View Full Version : Depth control when longlining

02-02-2016, 08:53 AM
What is the best way to control your depth when longlining? I was wondering if 1/2 to 3/4 oz sinker above a swivel would work-with jig on a leader behind it.

02-02-2016, 09:09 AM
I'm no long lining expert but I use just the jigs. I maybe wrong but this is how I cover it 1/32 0-3 foot, 1/16 6-8 foot 1/8 9-12 foot. Like I said I'm not a expert so I'm sure some of the guys can give you better advice. This is just what I have found that works for me. Also keep your speed from .8 to 1.4mph

02-02-2016, 09:43 AM
With those weights you'd have to be making some wake to keep your baits off the bottom. I also just use jigs, one or two a rod. Speed and jighead weight vs line out is how you control your depth.

M R Dux
02-02-2016, 09:48 AM
I use difference weight jigs, different types of bodies, different speeds or maybe even put a tiny split shot above the jig to control my depth. The best way is to change the speed you are trolling.My speed may vary from 0.6 to 1.2 or so. If I need to go faster than that, I'll be pulling crankbaits. A curly tail will ride higher in the column that a tube jig will just because of the way it moves. One trick I use is to let out a normal amount of line with several jigs and purposely find a flat that has the water depth I think I need to be fishing. I'll let my heaviest jigs out until they are ticking bottom. Then I know about how much line to let out knowing my lighter jigs will be running shallower.

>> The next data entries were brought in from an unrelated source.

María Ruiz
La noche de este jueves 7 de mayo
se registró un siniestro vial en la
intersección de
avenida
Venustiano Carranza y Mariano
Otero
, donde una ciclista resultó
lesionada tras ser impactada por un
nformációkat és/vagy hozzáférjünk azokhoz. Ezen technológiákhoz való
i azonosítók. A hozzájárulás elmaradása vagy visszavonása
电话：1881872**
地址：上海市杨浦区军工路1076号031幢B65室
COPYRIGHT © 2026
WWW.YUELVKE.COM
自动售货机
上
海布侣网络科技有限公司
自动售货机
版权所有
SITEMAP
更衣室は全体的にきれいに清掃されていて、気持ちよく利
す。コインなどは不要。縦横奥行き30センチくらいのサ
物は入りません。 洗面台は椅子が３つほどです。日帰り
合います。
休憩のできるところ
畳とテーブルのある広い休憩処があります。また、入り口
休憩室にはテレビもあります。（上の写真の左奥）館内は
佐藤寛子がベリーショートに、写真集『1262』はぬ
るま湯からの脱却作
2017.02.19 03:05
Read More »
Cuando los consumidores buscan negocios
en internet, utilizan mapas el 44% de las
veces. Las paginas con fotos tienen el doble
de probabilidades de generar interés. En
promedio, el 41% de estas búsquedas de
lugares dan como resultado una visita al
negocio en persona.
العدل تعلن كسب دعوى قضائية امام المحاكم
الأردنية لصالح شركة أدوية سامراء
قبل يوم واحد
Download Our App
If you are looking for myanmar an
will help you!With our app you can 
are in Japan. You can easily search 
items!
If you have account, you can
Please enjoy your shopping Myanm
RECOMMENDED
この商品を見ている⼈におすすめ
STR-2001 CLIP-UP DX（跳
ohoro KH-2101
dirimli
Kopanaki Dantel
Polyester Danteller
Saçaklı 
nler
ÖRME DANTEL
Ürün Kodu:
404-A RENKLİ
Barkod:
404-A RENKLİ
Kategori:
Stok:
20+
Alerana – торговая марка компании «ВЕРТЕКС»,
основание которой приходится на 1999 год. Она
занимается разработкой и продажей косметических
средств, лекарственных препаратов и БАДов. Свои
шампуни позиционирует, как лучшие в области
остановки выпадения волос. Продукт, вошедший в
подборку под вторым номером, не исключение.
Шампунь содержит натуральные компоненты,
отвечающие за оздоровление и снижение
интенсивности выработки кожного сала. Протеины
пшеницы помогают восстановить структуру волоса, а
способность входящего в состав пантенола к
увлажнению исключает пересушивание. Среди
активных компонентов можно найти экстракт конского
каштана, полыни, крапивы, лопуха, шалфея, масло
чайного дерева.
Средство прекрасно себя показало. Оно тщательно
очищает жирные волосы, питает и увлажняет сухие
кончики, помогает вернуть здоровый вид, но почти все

Don't make this trolling too hard. It's not rocket science. Google "long line trolling" and spend a couple of hours watching videos. Russ Bailey has some great videos of longline trips.

02-02-2016, 10:40 AM
There is a depth guide in the archives, it is fairly close. Go to the search window and type in - Long lining chart.

02-02-2016, 10:53 AM
Don't think I saw it but heavier lines more weight it takes for depth .

02-02-2016, 10:59 AM
There is a sticky on the South Carolina page that has all you need to get started. I say started because you will need to tweak to your personal liking's. Longlining is not hard but very productive on active fish. Dont over complicate it and have fun.

02-02-2016, 02:30 PM
Variable speed trolling motor is a must if you do a lot of long line trolling. This controls the depth your jigs are at no matter what size you are using. The older 5 speed motors do not have enough speed varation to change depths on jigs pus they are twice as hard on batteries.

02-02-2016, 03:25 PM
2 on the variable speed trolling motor

02-02-2016, 03:45 PM
Gonna have to get by with my Minn Kota Edge and hope for the best.

02-02-2016, 03:56 PM
Trolling motors with 5 speed control will work fine, I used a Motor Guide for years running in the lowest speed- Average .8 mph. Just right for long lining. $500 +- verse $1500.00. If you need to go deeper, Let out or take up line. 8/10' deep- let out a 1/16 jig 60' based on a 6# line. 2-16oz= 13/15' +-. I hope this helps

P.S - I have a $1500.00 unit now, but the MG/MK 45/55# is still a great way to go.

02-02-2016, 03:57 PM
Feel free to PM me.

02-02-2016, 04:10 PM
Drift socks and chains compensate for the 5 speed variable deficiencies, correct?

wannabe fisherman
02-02-2016, 04:27 PM
Drift socks and chains compensate for the 5 speed variable deficiencies, correct?

it'll help

02-02-2016, 05:19 PM
Put a bump switch in the floor where you can cut motor on and off . T and H marine has them and are a good addition for a trolling motor that is not variable speed.

02-02-2016, 05:50 PM
Another option if you aren't in the market for a new trolling motor could be one of the old Minn Kota maximizer electronic power control units (if you can find one). Occasionally you can still find someone who has one for sale. They were an older option for achieving variable speed on a 5 speed. And GPS is key for measuring speed. If you don't have a GPS fish finder, just pick up a handheld GPS. They oftentimes update quicker anyway.